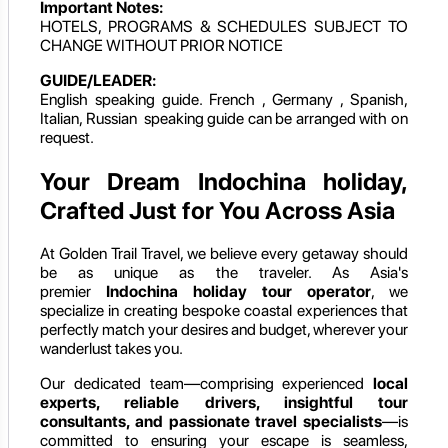
Important Notes:
HOTELS, PROGRAMS & SCHEDULES SUBJECT TO
CHANGE WITHOUT PRIOR NOTICE
GUIDE/LEADER:
English speaking guide. French , Germany , Spanish,
Italian, Russian speaking guide can be arranged with on
request.
Your Dream Indochina holiday,
Crafted Just for You Across Asia
At Golden Trail Travel, we believe every getaway should
be as unique as the traveler. As Asia's
premier
Indochina holiday
tour operator
, we
specialize in creating bespoke coastal experiences that
perfectly match your desires and budget, wherever your
wanderlust takes you.
Our dedicated team—comprising experienced
local
experts, reliable drivers, insightful tour
consultants, and passionate travel specialists
—is
committed to ensuring your escape is seamless,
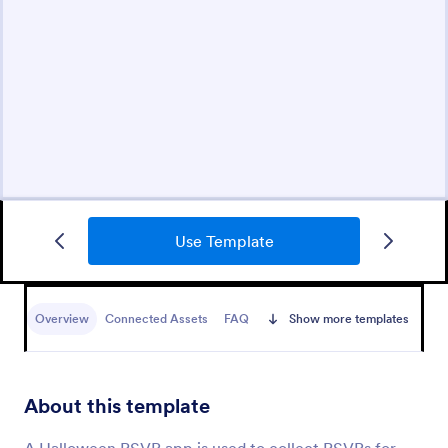
Use Template
Overview
Connected Assets
FAQ
Show more templates
About this template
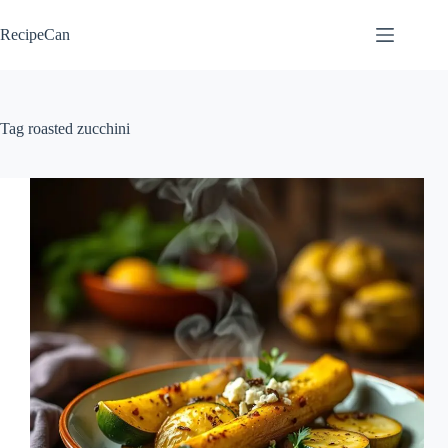
Skip
to
RecipeCan
content
Tag
roasted zucchini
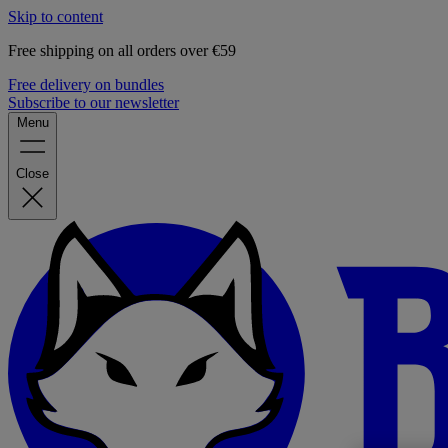
Skip to content
Free shipping on all orders over €59
Free delivery on bundles
Subscribe to our newsletter
Menu
Close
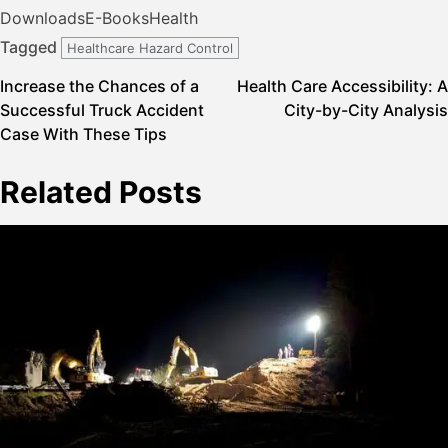
Downloads
E-Books
Health
Tagged
Healthcare Hazard Control
Post
Increase the Chances of a
Health Care Accessibility: A
Successful Truck Accident
City-by-City Analysis
navigation
Case With These Tips
Related Posts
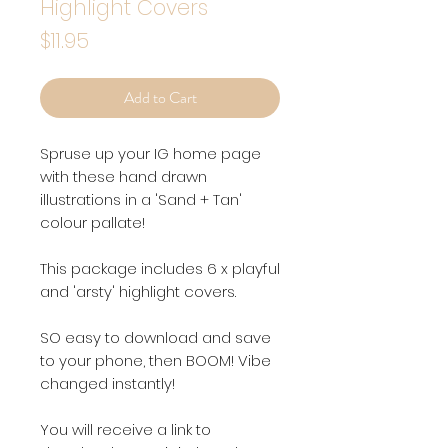
Highlight Covers
Price
$11.95
Add to Cart
Spruse up your IG home page
with these hand drawn
illustrations in a 'Sand + Tan'
colour pallate!
This package includes 6 x playful
and 'arsty' highlight covers.
SO easy to download and save
to your phone, then BOOM! Vibe
changed instantly!
You will receive a link to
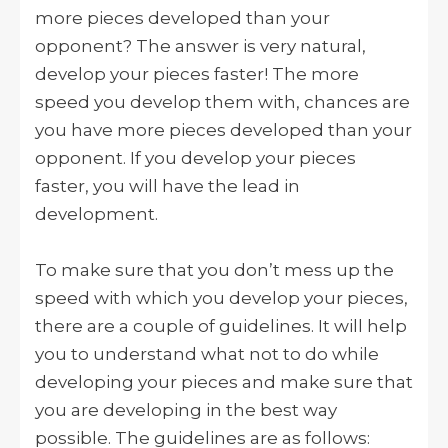
more pieces developed than your
opponent? The answer is very natural,
develop your pieces faster! The more
speed you develop them with, chances are
you have more pieces developed than your
opponent. If you develop your pieces
faster, you will have the lead in
development.
To make sure that you don’t mess up the
speed with which you develop your pieces,
there are a couple of guidelines. It will help
you to understand what not to do while
developing your pieces and make sure that
you are developing in the best way
possible. The guidelines are as follows:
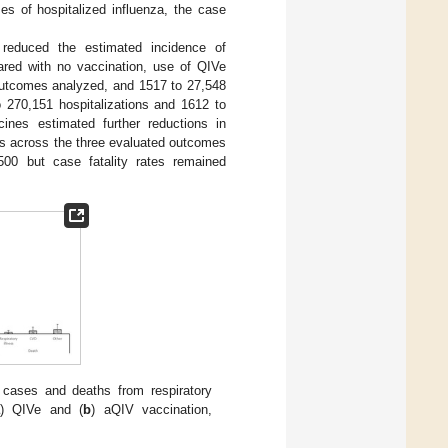
es of hospitalized influenza, the case
 reduced the estimated incidence of
red with no vaccination, use of QIVe
 outcomes analyzed, and 1517 to 27,548
 270,151 hospitalizations and 1612 to
ines estimated further reductions in
hs across the three evaluated outcomes
500 but case fatality rates remained
 cases and deaths from respiratory
) QIVe and (
b
) aQIV vaccination,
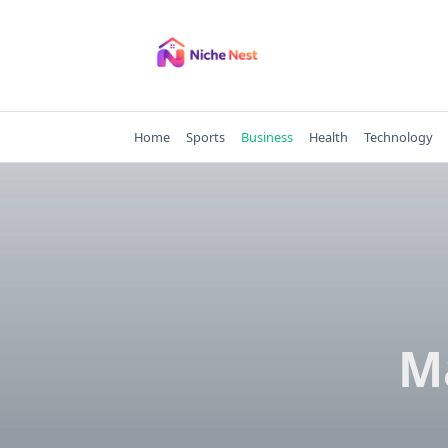
Skip
to
content
Home
Sports
Business
Health
Technology
M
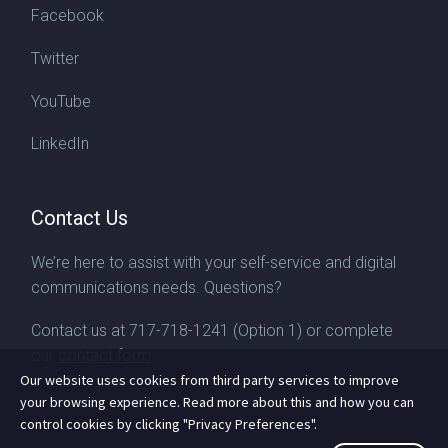
Facebook
Twitter
YouTube
LinkedIn
Contact Us
We’re here to assist with your self-service and digital
communications needs. Questions?
Contact us at
717-718-1241
(Option 1) or complete
our
contact form
Our website uses cookies from third party services to improve
your browsing experience. Read more about this and how you can
control cookies by clicking "Privacy Preferences".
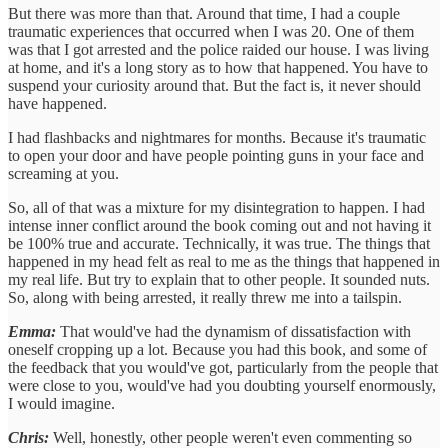
But there was more than that. Around that time, I had a couple
traumatic experiences that occurred when I was 20. One of them
was that I got arrested and the police raided our house. I was living
at home, and it's a long story as to how that happened. You have to
suspend your curiosity around that. But the fact is, it never should
have happened.
I had flashbacks and nightmares for months. Because it's traumatic
to open your door and have people pointing guns in your face and
screaming at you.
So, all of that was a mixture for my disintegration to happen. I had
intense inner conflict around the book coming out and not having it
be 100% true and accurate. Technically, it was true. The things that
happened in my head felt as real to me as the things that happened in
my real life. But try to explain that to other people. It sounded nuts.
So, along with being arrested, it really threw me into a tailspin.
Emma:
That would've had the dynamism of dissatisfaction with
oneself cropping up a lot. Because you had this book, and some of
the feedback that you would've got, particularly from the people that
were close to you, would've had you doubting yourself enormously,
I would imagine.
Chris:
Well, honestly, other people weren't even commenting so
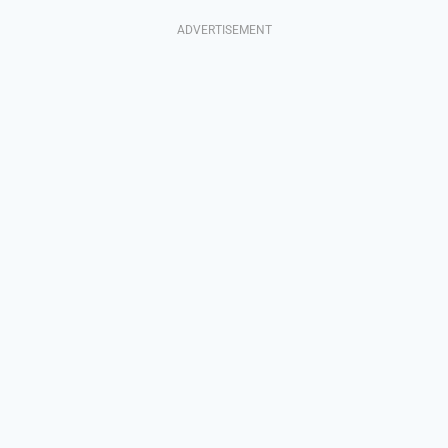
ADVERTISEMENT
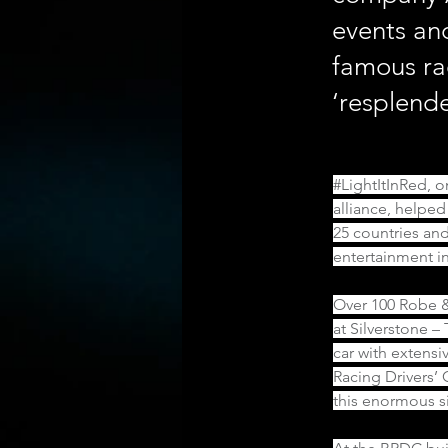
events an
famous ra
‘resplend
#LightItInRed
, 
alliance, helped
25 countries and
entertainment in
Over 100 Robe &
at Silverstone –
car with extensi
Racing Drivers’ 
this enormous si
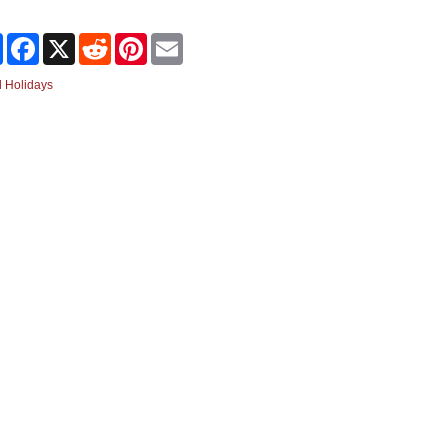
Share
Facebook
X
Reddit
Pinterest
Email
 Holidays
..............................
## Aim of the task:
Taking the records above, print only and exactly the lines from the line with "City-by-City Analysis" to the line with "SO easy to download and save", both kept, and exclude pictures.

## Finished task:
City-by-City Analysis
navigation
Case With These Tips
Related Posts
Highlight Covers
Price
$11.95
Add to Cart
Spruse up your IG home page
with these hand drawn
illustrations in a 'Sand + Tan'
colour pallate!
This package includes 6 x playful
and 'arsty' highlight covers.
SO easy to download and save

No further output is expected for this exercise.